College of Life Sciences, Northwest A&F University, Taicheng Road, Yangling, 712100, China.
College of Information Engineering, Northwest A&F University, Taicheng Road, Yangling, 712100, China.
Interdiscip Sci. 2022 Sep;14(3):786-794. doi: 10.1007/s12539-022-00525-z. Epub 2022 May 28.
Enhancer-Promoter Interactions (EPIs) is an essential step in the gene regulation process. However, the detection of EPIs by traditional wet experimental techniques is time-consuming and expensive. Thus, computational methods would be very useful for understanding the mechanism of EPIs. A number of approaches have been proposed to address this problem. Nevertheless, there is room for exploration and improvement for the existing research methods.
In this study, a novel deep-learning model named EPI-Mind was proposed to predict EPIs with sequences features. First, we encoded enhancers and promoters sequences with pre-trained DNA vectors. Then, the Convolutional Neural Network (CNN) was utilized to rough extract the global and local features. Finally, the transformer mechanism was introduced to further extract the feature. We first trained a model named EPI-Mind_spe which can predict EPIs in one cell line. To achieve general prediction across different cell lines and further improve the performance of the model, a second-time training was carried on.
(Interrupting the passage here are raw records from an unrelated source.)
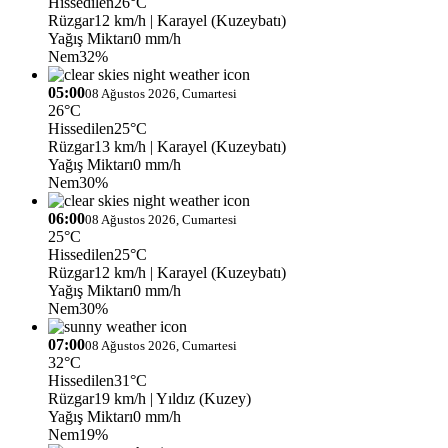
Hissedilen
26°C
Rüzgar
12 km/h
| Karayel (Kuzeybatı)
Yağış Miktarı
0 mm/h
Nem
32%
05:00
08 Ağustos 2026, Cumartesi
26°C
Hissedilen
25°C
Rüzgar
13 km/h
| Karayel (Kuzeybatı)
Yağış Miktarı
0 mm/h
Nem
30%
06:00
08 Ağustos 2026, Cumartesi
25°C
Hissedilen
25°C
Rüzgar
12 km/h
| Karayel (Kuzeybatı)
Yağış Miktarı
0 mm/h
Nem
30%
07:00
08 Ağustos 2026, Cumartesi
32°C
Hissedilen
31°C
Rüzgar
19 km/h
| Yıldız (Kuzey)
Yağış Miktarı
0 mm/h
Nem
19%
The redivided dataset were used to train a new model called EPI-Mind_gen which can predict EPIs across different cell lines. To further improve the accuracy, a new model named EPI-Mind_best was trained which used the EPI-Mind_gen as a pre-trained model.
EPI-Mind_spe has the ability of predict EPIs with average AUROC above 90% and average AUPR above 70% but with cell lines specificity. EPI-Mind_gen can predict EPIs across different cell lines and its average AUROC is higher than the EPI-Mind_spe about 4.8%. EPI-Mind_best is superior to the state-of-the-art predictors on benchmarking datasets. EPI-Mind_best achieved best in 5 indicators within 12 indicators consists of AUPR and AUROC which is better than pioneers.
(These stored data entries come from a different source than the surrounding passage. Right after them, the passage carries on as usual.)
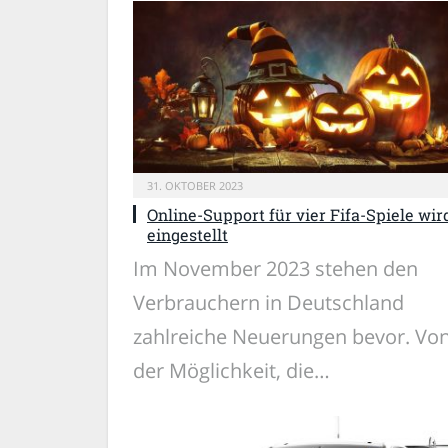
31. OKTOBER 2023
Online-Support für vier Fifa-Spiele wir
eingestellt
Im November 2023 stehen den
Verbrauchern in Deutschland
zahlreiche Neuerungen bevor. Vo
der Möglichkeit, die…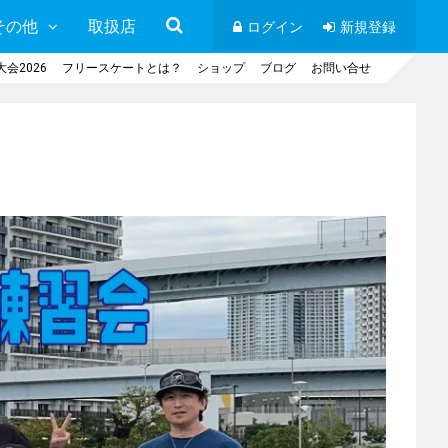
その他
取扱店
ログイン
新規登録
会2026
フリースケートとは？
ショップ
ブログ
お問い合せ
This research proposed a method, which was called EPI-Mind, to predict EPIs only with enhancer and promoters sequences, the framework of which was based on deep learning. This manuscript may provide a new route to solve the problem.
增强子-启动子相互作用(EPIs)是基因调控过程中的一个重要步骤。然而,传统的湿实验技术检测 EPIs 既耗时又昂贵。因此,计算方法对于理解 EPIs 的机制非常有用。已经提出了许多方法来解决这个问题。然而,现有的研究方法还有探索和改进的空间。
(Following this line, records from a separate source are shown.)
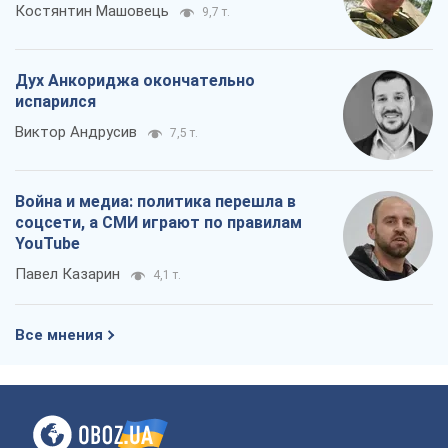
Костянтин Машовець
9,7 т.
Дух Анкориджа окончательно
испарился
Виктор Андрусив
7,5 т.
Война и медиа: политика перешла в
соцсети, а СМИ играют по правилам
YouTube
Павел Казарин
4,1 т.
Все мнения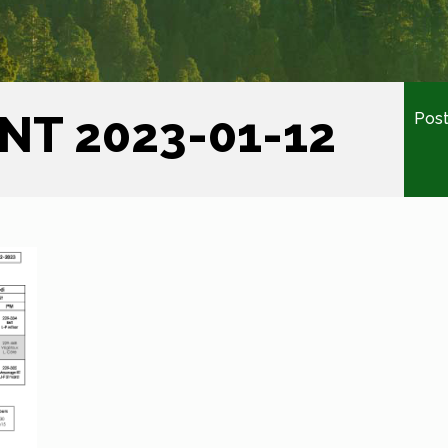
T 2023-01-12
Post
在这项研究中,提出了一种名为 EPI-Mind 的新型深度学习模型,该模型使用序列特征来预测 EPIs。首先,我们使用预先训练的 DNA 向量对增强子和启动子序列进行编码。然后,卷积神经网络(CNN)用于粗略提取全局和局部特征。最后,引入了转换器机制以进一步提取特征。我们首先训练了一个可以在一种细胞系中预测 EPIs 的模型,称为 EPI-Mind_spe。为了实现跨不同细胞系的一般预测,并进一步提高模型的性能,进行了第二次训练。重新划分的数据集用于训练一个新的模型,称为 EPI-Mind_gen,可以跨不同细胞系预测 EPIs。为了进一步提高准确性,使用 EPI-Mind_gen 作为预训练模型训练了一个新的模型,称为 EPI-Mind_best。
EPI-Mind_spe 具有预测 EPIs 的能力,平均 AUROC 高于 90%,平均 AUPR 高于 70%,但具有细胞系特异性。EPI-Mind_gen 可以跨不同细胞系预测 EPIs,其平均 AUROC 比 EPI-Mind_spe 高约 4.8%。EPI-Mind_best 在基准数据集上优于最先进的预测器。EPI-Mind_best 在由 AUPR 和 AUROC 组成的 12 个指标中的 5 个指标中均表现最佳,优于先驱者。
本研究提出了一种仅使用增强子和启动子序列预测 EPIs 的方法,称为 EPI-Mind,该方法基于深度学习。本文可能为解决该问题提供了一条新途径。